Ex Labour minister Andrew Adonis said he was “astonished” at the First Minister’s silence over the troubled London to Edinburgh line.

He said a “golden opportunity” had been missed to make the case for a Scottish-English state-run company to take over the vital transport connection, but instead the Scottish Government had gone “AWOL”.

Loading article content

It comes as UK Transport Secretary Chris Grayling indicated Perth-based Stagecoach would only continue running the line for "a small number of months and no more" after it “got its sums wrong” and racked up huge cost overruns.

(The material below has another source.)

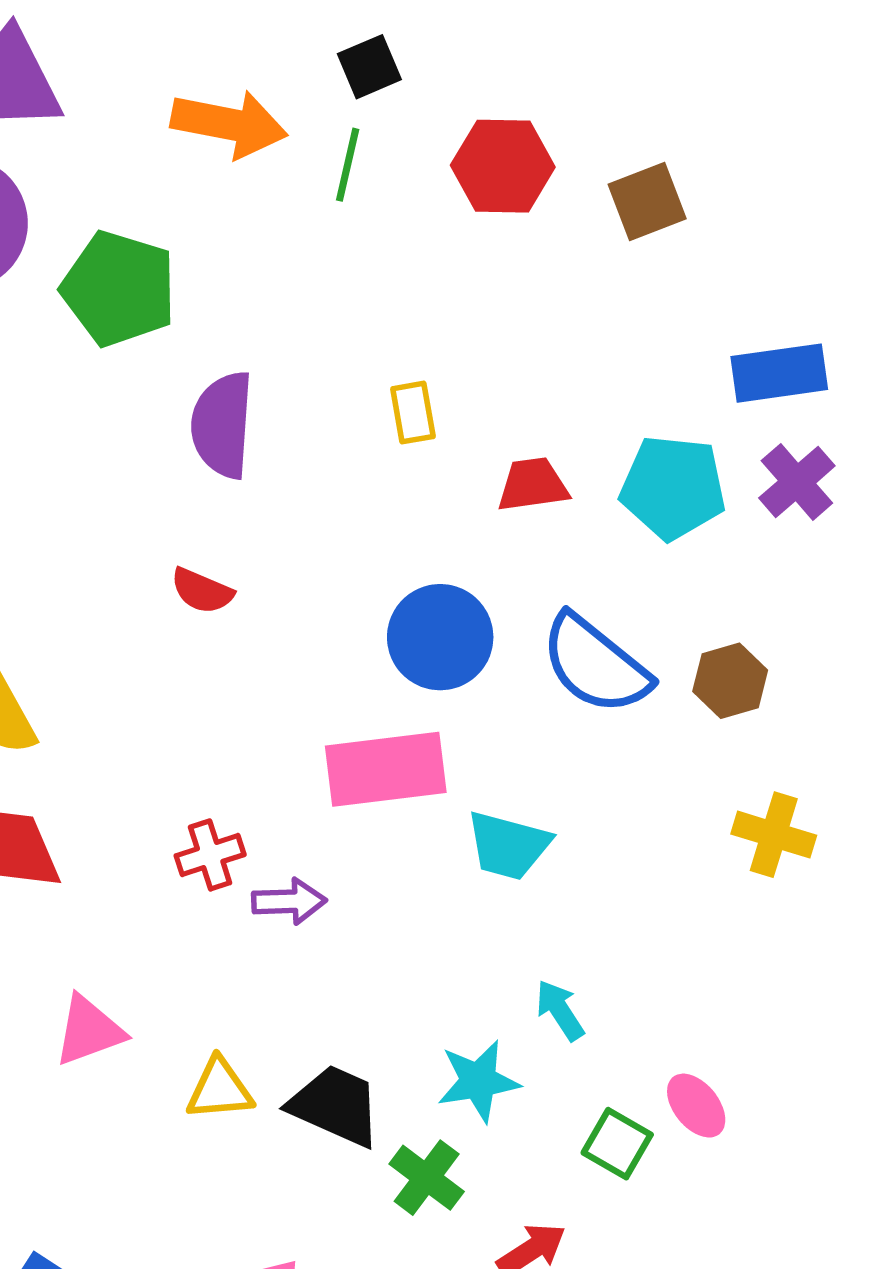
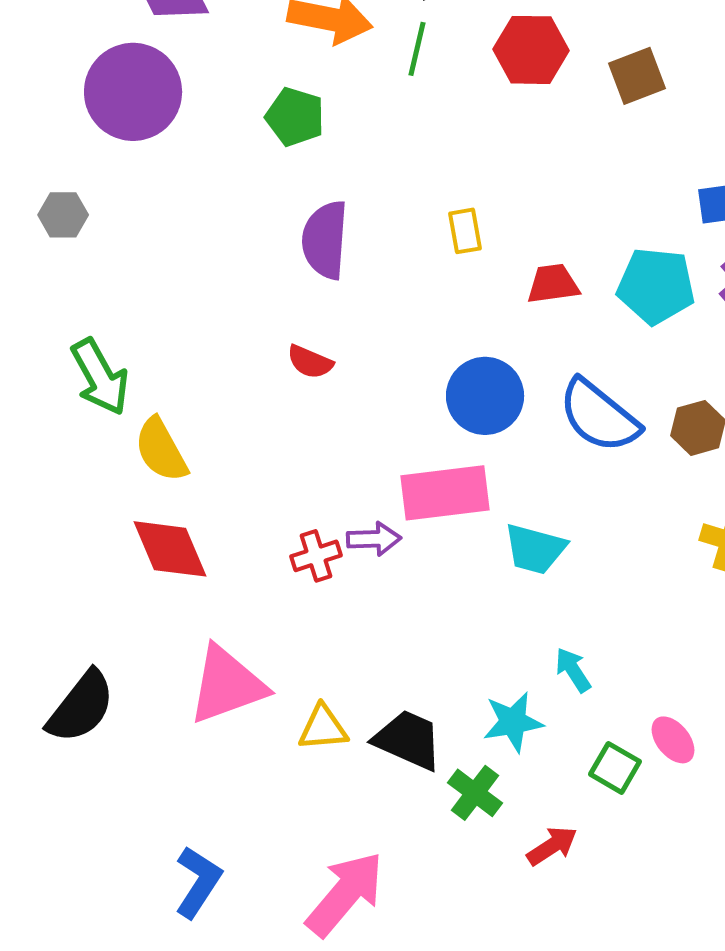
green pentagon: (119, 289) -> (295, 117), moved, size x0.7
purple arrow: (289, 901) -> (374, 539), moved
pink triangle: (89, 1031) -> (227, 685), size x1.5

Lord Adonis said Stagecoach and Virgin Trains – who run the franchise as a joint venture – were walking away with £2 billion-worth of commitments to the taxpayer.

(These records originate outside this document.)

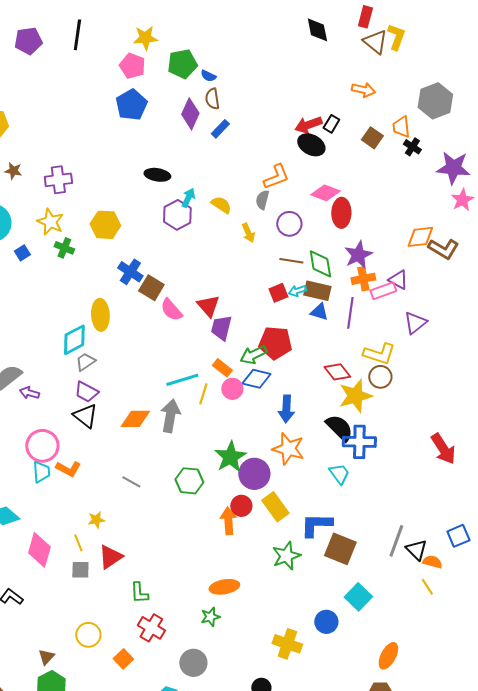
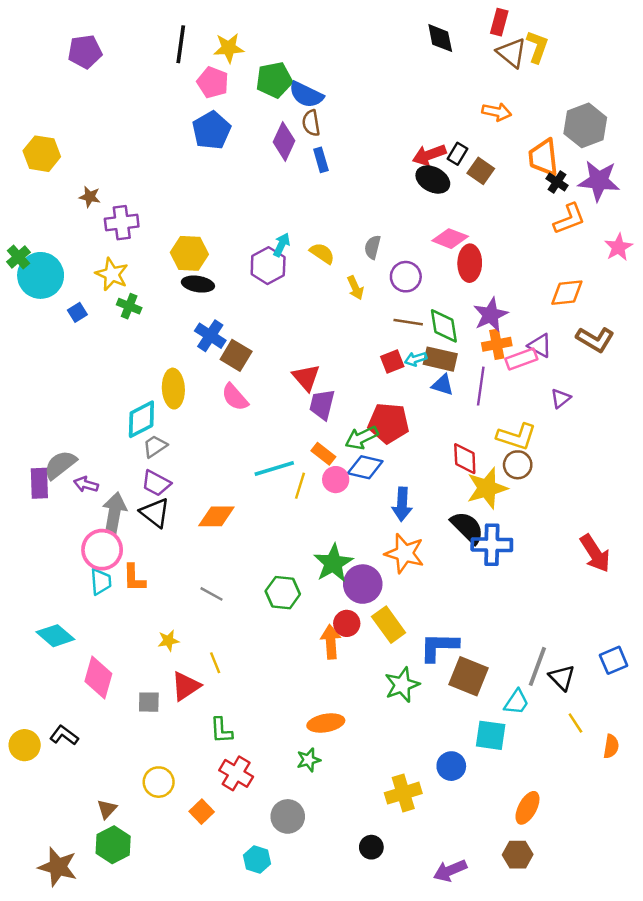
black line: (77, 35) -> (181, 44), moved
blue semicircle: (208, 76) -> (306, 95), size x1.8
orange trapezoid: (401, 127) -> (543, 157), size x1.4
blue rectangle: (220, 129) -> (321, 160), turned -60
brown square: (372, 138) -> (481, 171), moved
purple star: (453, 168) -> (599, 181), moved
brown star: (13, 171) -> (90, 197), moved
black ellipse: (157, 175) -> (198, 284), moved
orange L-shape: (276, 177) -> (569, 219), moved
yellow hexagon: (105, 225) -> (189, 253), moved
brown L-shape: (443, 249) -> (595, 339), moved
pink semicircle: (171, 310) -> (235, 397), moved
purple triangle: (415, 323) -> (561, 398), size x0.7
red diamond: (337, 372) -> (465, 459), turned 36
gray arrow: (170, 416) -> (114, 513), moved
orange L-shape: (68, 469) -> (134, 578), turned 60
cyan trapezoid: (339, 474) -> (516, 702), moved, turned 70
yellow line: (78, 543) -> (215, 663), moved
orange semicircle: (432, 562) -> (611, 746), moved, turned 84
cyan square: (358, 597) -> (491, 735), turned -36
yellow cross: (287, 644) -> (403, 793), turned -36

He slammed the decision to extend Virgin’s contract for the West Coast Main Line, which it also runs with Stagecoach, as well as allowing the companies to bid on future franchises.

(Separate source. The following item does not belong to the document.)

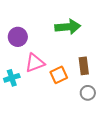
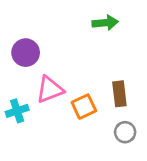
green arrow: (68, 27) -> (105, 23), moved, size x0.7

The former Labour minister said Ms Sturgeon’s silence was “deafening”, adding: “And I hope it’s nothing to do with the fact that Brian Souter [Stagecoach’s founder and chair] has in the past been a close ally.”

He told The Herald: “Scotland has potentially paid a very heavy price for Chris Grayling’s deal to bail out the East Coast line, and the Scottish Government should have been protesting very loudly and very publicly. They have certainly not been protesting publicly.”

Lord Adonis said Ms Sturgeon should have called for a public company to be set up in which the Scottish Government has a share.

He added: “This was a golden opportunity for her to make the case for a Scottish-English state company to run the most important transport connection between Scotland and England, and improve it in the process. And the Scottish Government has basically gone AWOL.”

Lord Adonis was UK education minister before becoming Transport Secretary in 2009, under Gordon Brown.

He earlier told the BBC Ms Sturgeon should be quizzed over “whether she thinks this contract should now, today, be taken away from Stagecoach – and Stagecoach should be penalised and banned from bidding for all future contracts in respect of rail business in Scotland.”

Mr Grayling told MPs Stagecoach could either continue operating the franchise on a short-term, not-for-profit basis, or the East Coast Main Line could be brought back under public control. But he said there was “no question of a bailout”, with Stagecoach facing losses of £200 million.

It marks the second time the East Coast franchise has collapsed, after National Express ran out of money in 2009.

Transport minister Humza Yousaf insisted the Scottish Government had made clear its preference for “public sector operators to be given a fair chance to operate our railways”.

He added: “Previous UK administrations – including when Lord Adonis was in Government – have repeatedly denied the Scottish Government the powers to allow a public sector body to bid for rail franchises.

“Only now, after repeated efforts, do we have powers to enable future contracts in Scotland to be let to the public sector and we are working to enable a public sector bid for Scotland’s railways in the future.

“The UK Government has the contractual relationships with East Coast Rail’s operators and they should be held to account for the current situation. Our priority is to ensure continuity of services for travellers. The UK Government should learn from their experiences and maintain the East Coast line in public ownership.”

A Stagecoach spokesman said: "We’ve neither walked away from the East Coast franchise nor have we received or asked for any special treatment.

“We have operated trains on behalf of the government for the past 21 years, meeting in full our contractual commitments and delivering a better railway for customers and the country, including on the West Coast franchise.

"The government has made clear that, as a professional, high quality rail operator with a strong track-record, there is no basis, legal or otherwise, on which we should be precluded from bidding for rail franchises."